26 de agosto de 2014

São apenas dois bilhetes – curtos, um tanto enigmáticos. Carlos Drummond de Andrade envia a Decio de Almeida Prado um poema, depois mais dois. Não nos diz quais são eles. Decio sabe. Eles vêm anexos às cartas. Nós não sabemos. As mensagens, sucintas, dizem pouco. No entanto, a partir delas podemos desvendar importantes detalhes de nossa vida intelectual e literária.

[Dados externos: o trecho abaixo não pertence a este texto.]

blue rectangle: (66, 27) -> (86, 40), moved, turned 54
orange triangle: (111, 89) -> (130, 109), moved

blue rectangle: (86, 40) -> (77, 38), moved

É preciso seguir as pistas que nos oferecem os bilhetes. Há várias apesar de não serem sempre óbvias. Começo a partir do evidente. Mais de dois anos se passaram entre a redação de uma e outra mensagem. A primeira está datilografada; a segunda, manuscrita. No texto de abril de 1957, os tipos da máquina, o formato do papel, a linguagem formal, tudo marca a distância respeitosa entre o escritor mineiro e o diretor do Suplemento Literário de O Estado de S. Paulo. O tempo parece ter feito o poeta, conhecido por sua timidez, superar a reserva. Redigido a mão em um pequeno pedaço de papel, o bilhete de 1959 talvez tenha merecido menos tempo e atenção do escritor. A linguagem afetuosa adotada demonstra que não se trata de desleixo, mas da confiança de quem já não escreve ao “prezado Decio de Almeida Prado” e sim a um companheiro tido por “meu caro”. Parece pouco, possivelmente apenas uma nova expressão protocolar. Entretanto, esse possessivo carinhoso – “meu” – pode trazer em si o resultado das trocas entre o intelectual e o poeta.

 

Carta de Carlos Drummond de Andrade para Decio de Almeida Prado, 3 de fevereiro de 1957. Arquivo Decio de Almeida Prado / Acervo IMS.

 

Busco no acervo do Estadão as publicações de Drummond no Suplemento quando Decio foi seu diretor, entre 1956 e 1967. Sete dos 23 poemas de A vida passada a limpo, publicado em 1959, estamparam as páginas do jornal, um único antes daquele enviado no bilhete escrito em 1957. Mais outros 16 viriam à luz e depois seriam incluídos nas reedições de Viola de bolso e em Lição de coisas e A falta que ama. A variedade nos faz lembrar a ampla participação de Drummond na imprensa, não só como o cronista que foi por décadas, mas também como o poeta a divulgar seus versos em jornais antes das edições em livro. A grande quantidade de poemas também nos leva a imaginar que podemos encontrar no acervo de Decio de Almeida Prado muitas outras cartas com alguns desses poemas e muitos e muitos outros fios que poderíamos seguir. Mas já temos o suficiente nos dois bilhetes aqui expostos.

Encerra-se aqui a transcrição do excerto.